We keep these topics log compacted, With this setup the advantage is, Our jobs can use Kafka to read the complete data and never hit MySql/Mongodb cluster. This saves the Infra cost of keeping the additional MySql or MongoDb slaves for the data platform.
We had to build kShift, It’s a tool written in Scala and Spark to pull data from Kafka and Sync to the Redshift
Use Airflow instead of CronTabs, It gives us retries in the cases of failures, SLA miss alert and job failure alerts
Treat one job failure alert like an entire data platform failure. Have an SLA of <1 hour for fixing the data-sync issues.
Bad queries can take entire warehouse down, Don’t handle it manually. Redshift has auto query termination rules, If your warehouse doesn’t support it then write an airflow job to kill long running queries.
Take tools accuracy seriously, Write integration test cases.
Data consistency goes for toss when multiple instances of the same job syncs the table.
To solve this problem, We use zookeeper based distributed locks to ensure that this doesn’t happen.
It’s possible to build a distributed lock using Dynamodb or Redis as well.
Commit the offset and next time when job runs, start from the committed offset. This is a lot more fault tolerant than pulling the last hour’s data.
Interestingly one issue with Redshift is that, Without significant downtime, If we want to scale it up then it requires 2X nodes scale up.
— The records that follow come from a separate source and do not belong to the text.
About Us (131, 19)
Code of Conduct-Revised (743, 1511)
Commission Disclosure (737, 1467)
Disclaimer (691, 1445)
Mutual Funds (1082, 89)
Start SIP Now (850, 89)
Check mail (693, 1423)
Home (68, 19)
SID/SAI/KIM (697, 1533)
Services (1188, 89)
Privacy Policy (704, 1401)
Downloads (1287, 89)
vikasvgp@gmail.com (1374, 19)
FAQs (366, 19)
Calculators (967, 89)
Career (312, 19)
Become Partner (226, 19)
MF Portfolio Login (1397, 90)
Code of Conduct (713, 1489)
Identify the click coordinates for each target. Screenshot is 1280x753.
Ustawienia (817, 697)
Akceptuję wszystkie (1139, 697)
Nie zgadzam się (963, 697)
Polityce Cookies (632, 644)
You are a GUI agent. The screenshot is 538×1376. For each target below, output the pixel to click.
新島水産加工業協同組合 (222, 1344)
This means, After 18 node cluster the next scale-up would be 36 node.
So one day, we get the Redshift full alert and we don’t have the approval for 36 node scale-up!
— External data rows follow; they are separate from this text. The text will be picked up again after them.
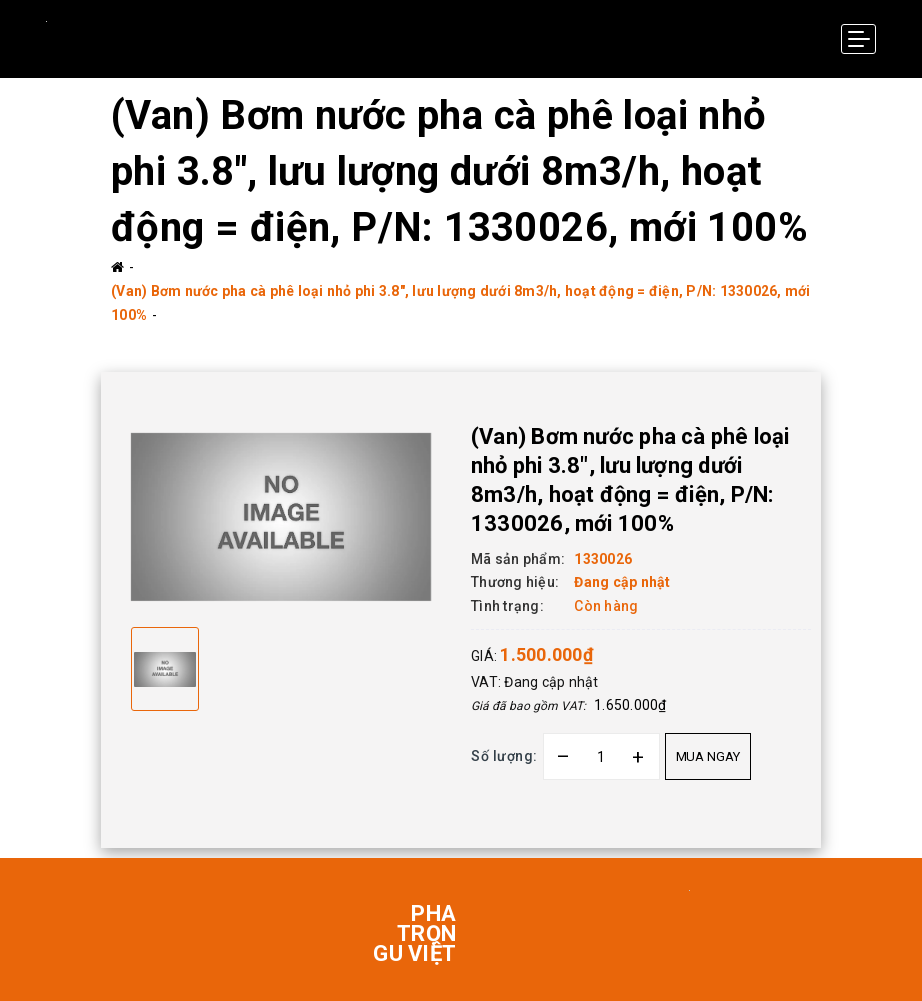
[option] (281, 517)
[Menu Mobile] (858, 39)
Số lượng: (504, 756)
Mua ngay (708, 756)
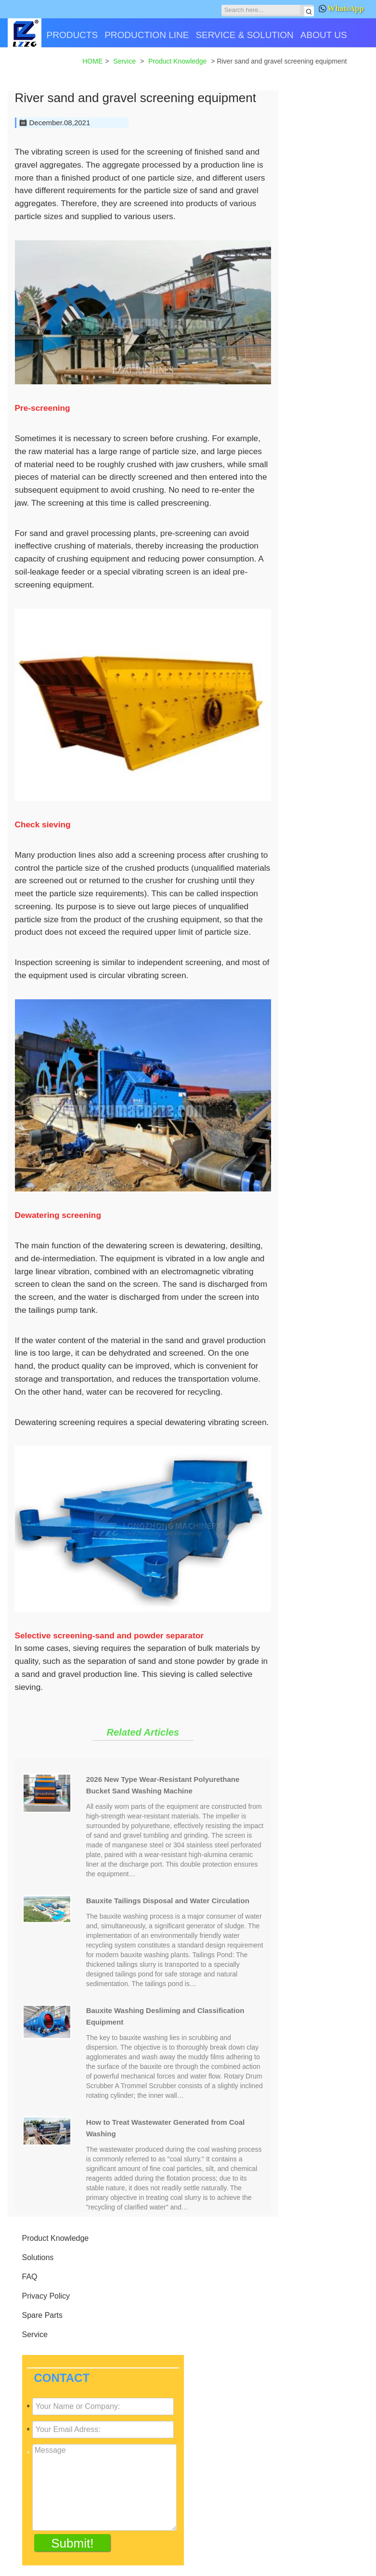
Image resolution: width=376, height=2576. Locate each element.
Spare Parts (42, 2315)
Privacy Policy (46, 2296)
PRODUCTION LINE (146, 35)
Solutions (38, 2257)
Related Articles (143, 1732)
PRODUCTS (72, 35)
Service (35, 2334)
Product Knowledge (55, 2238)
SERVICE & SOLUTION (244, 35)
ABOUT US (323, 35)
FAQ (30, 2277)
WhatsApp (341, 8)
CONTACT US (40, 69)
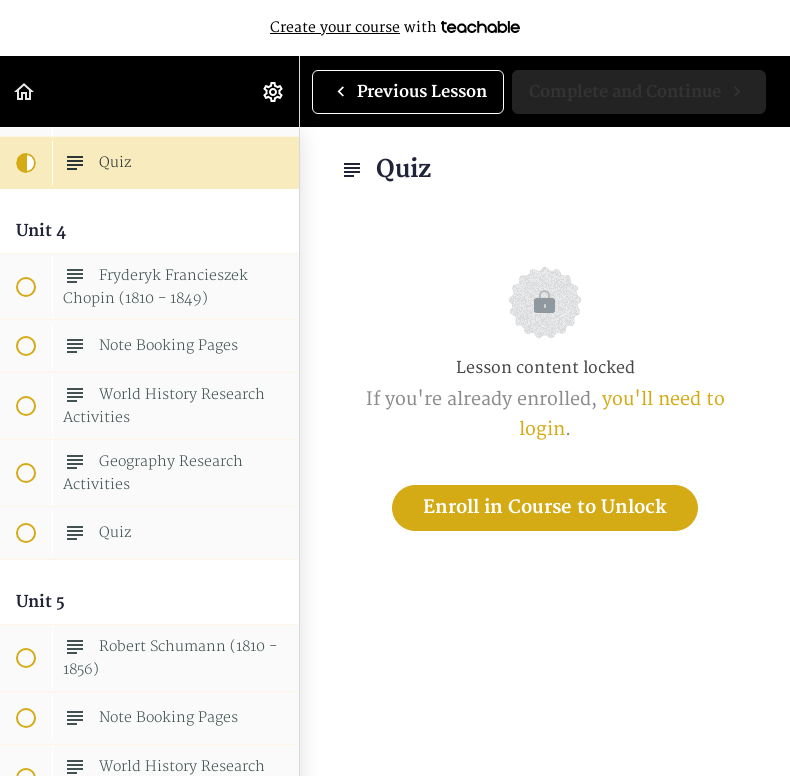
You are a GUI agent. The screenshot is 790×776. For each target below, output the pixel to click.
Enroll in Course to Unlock (545, 507)
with (395, 28)
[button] (25, 91)
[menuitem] (274, 91)
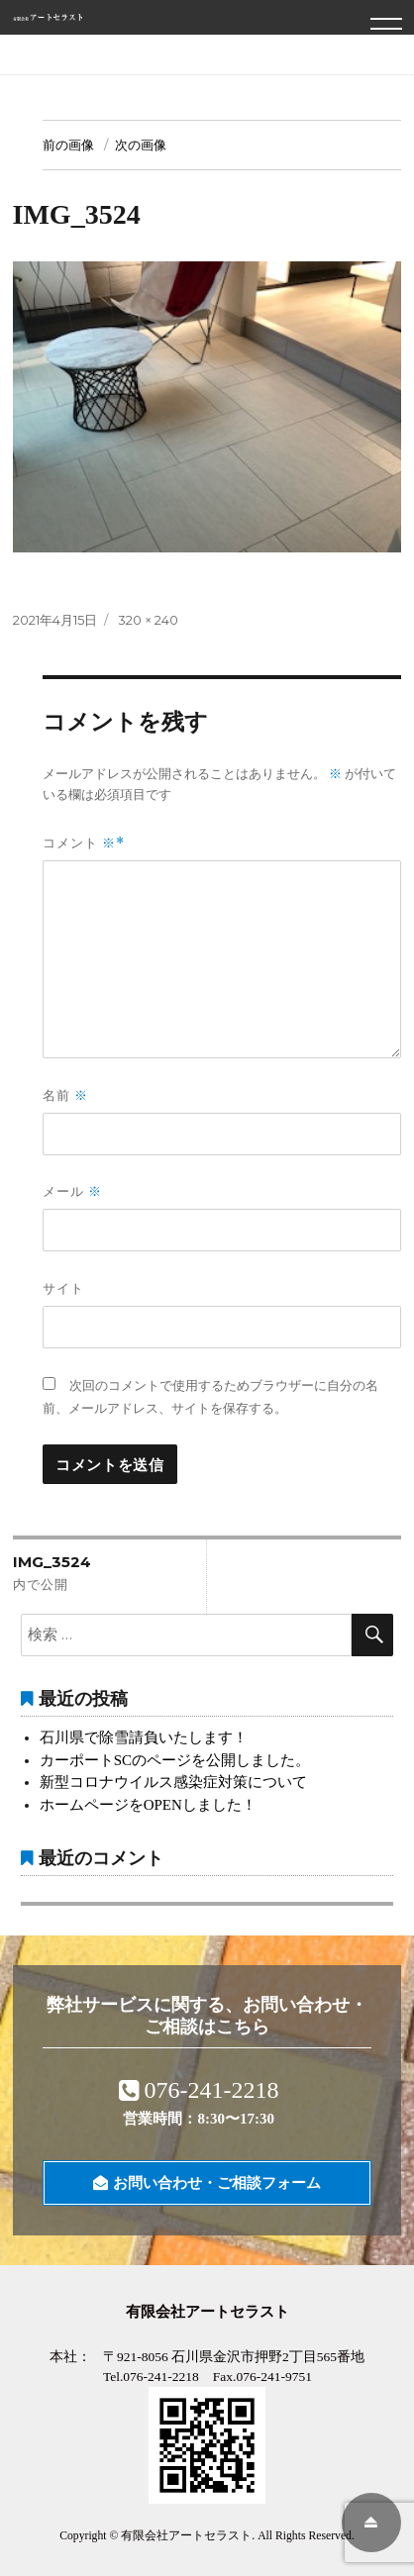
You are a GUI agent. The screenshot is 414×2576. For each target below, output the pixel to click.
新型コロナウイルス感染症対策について (173, 1782)
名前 (65, 1095)
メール (72, 1191)
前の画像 (68, 144)
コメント (79, 843)
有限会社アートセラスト (186, 2535)
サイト (63, 1288)
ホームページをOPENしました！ (148, 1805)
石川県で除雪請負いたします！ (144, 1737)
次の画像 (140, 144)
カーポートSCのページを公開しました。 (175, 1760)
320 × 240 (148, 620)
Around this time, Redshift added a capability of querying data from the S3 and Parquet, ORC format.
We figured out that ~75% of the data in Redshift was events data and events are immutable.
We decided to move our events from Redshift to S3 and access it through Parquet.
Every job run would produce small files, Spectrum would perform really bad for the small files.
Not possible to merge these files without having duplicate data for a timebeing/inconsistency for sometime.
Every job failure would cause data duplication.
Let’s understand the data duplication bit more.
At an architectural level, The core reason behind this issue is Parquet+S3 doesn’t transactional properties across files and partitions.
In other words, We can’t say, Either write these 20 files in 2 partitions, Add them to Redshift or don’t write.
We found the solution of this problem in the Delta lake file format.
Important thing to note is, Our Delta to redshift connector just performs the metadata operation, This means it doesn’t copy the data. Even for tables of size 1 TB, Delta To Spectrum connector doesn’t take more than 1-2 seconds.